Configuring AWS Elastic Beanstalk Environment

In my previous post, we looked at the Django project deployment to AWS Elastic Beanstalk (EB). Now, as promised, we will continue with this topic and look at configuring the Django database settings and related options. More specifically, we will be configuring our EB environment and Django project to use Postgres database.

We are starting with a Django project ready to be deployed to AWS EB, i.e., exactly where we stopped in my previous post. If you followed through the steps discussed there, you most likely finished your tests with issuing the eb terminate command, which removed the EB environment you created but left an app in place that should look approximately like this from AWS EB console side (existing Elastic Beanstalk application with no environments):

AWS Elastic Beanstalk – existing application without environments

Yet, you should still have configured the Django project folder stored locally on your Ubuntu machine (if not, just go through the steps described in my previous article). Having configured the project folder in place, we can easily create an EB environment again using the eb create command like we did before:

Using eb create command to create Django environment

Once the environment has been created, we can quickly confirm that everything works issuing the eb status command and making sure that we have the Ready/Green status reported for the environment’s Status and Health respectively, and, further on, opening our app in the web browser by means of issuing the eb open command. Provided that all is good with these basic checks, we can start looking at the database configuration changes to make in this environment.

At this stage, our Elastic Beanstalk environment works using SQLite as a database – our local db.sqlite3 database file gets uploaded up to EC2 instance belonging to the Beanstalk environment. That can be very convenient as you upload the database with all its data and you don’t even need to care about running migrations on the Beanstalk instance – you just run them locally and your database gets uploaded as a part of the deployment process with all the data included. But this configuration has two downsides:

SQLite is not something you can use for any type of large-scale multi-user applications (and as Django allows you to build web application, those are multi-user by their nature)
With such configuration, you are always overwriting the database data on the Beanstalk instance with your local data file contents – which may not be acceptable for your tests when you require data added by application users post deployment, and it is definitely not acceptable for production applications which have to store such things as real users’ data and transactions history (though, depending on your app architecture, you can use separate databases for that)

Having said that we are going to see how we can switch over to a more serious database engine fit for real world applications.

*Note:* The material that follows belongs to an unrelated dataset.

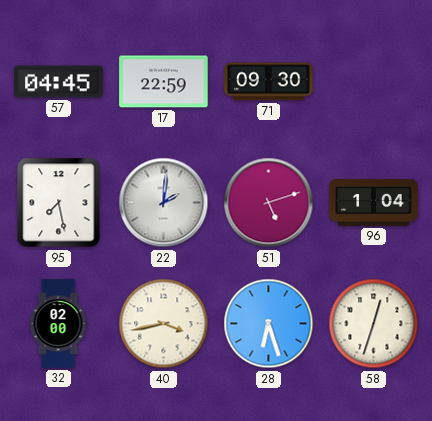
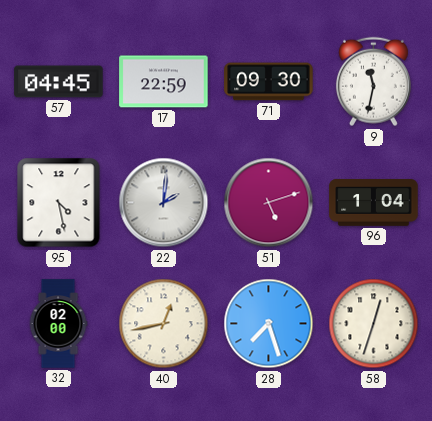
9: none -> 11:32
95: 7:28 -> 4:28
40: 3:43 -> 12:43
28: 6:27 -> 7:27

Configuring database engine using AWS EB Console

Let’s have a look at changing the database engine configuration to Postgres from the EB environment properties. For that we need to navigate to AWS EB console. We can do that through its standard URL or by means of issuing the eb console command, which will open the console in the browser window for you. Use of the eb console command is much more convenient as it immediately takes you to the right AWS console section which looks as shown below:

AWS Console – Elastic Beanstalk App Environment

Once you’ve opened the console, you need to click on Configuration and then on the Modify button in the Database tile (assuming you are using the grid view):

AWS Elastic Beanstalk console – Accessing environment’s Database settings

That will open the database configuration settings page which allows us to configure the Beanstalk environment database:

Elastic Beanstalk – Database Settings

Here we can select the desired database settings to create a database associated with the Beanstalk environment. Let’s configure our environment to use the Postgres database. For that we select Postgres as an engine from the first drop down. Second drop down allows us to select the engine’s version. The AWS Elastic Beanstalk Python platform supports Django 2.1 (source), and Django 2.1, in turn, defines the supported version of PostgreSQL as PostgreSQL 9.4 and higher. On a lower level, Django’s capabilities to work with PostgreSQL will depend on the psycopg2 module, and current versions of it provide support for the most recent versions of PostgreSQL (at the moment, it is version 12). Unless you have requirements dictating the use of some specific Postgres version, you are safe to select the latest available version, which is 11.5 at the time of this writing.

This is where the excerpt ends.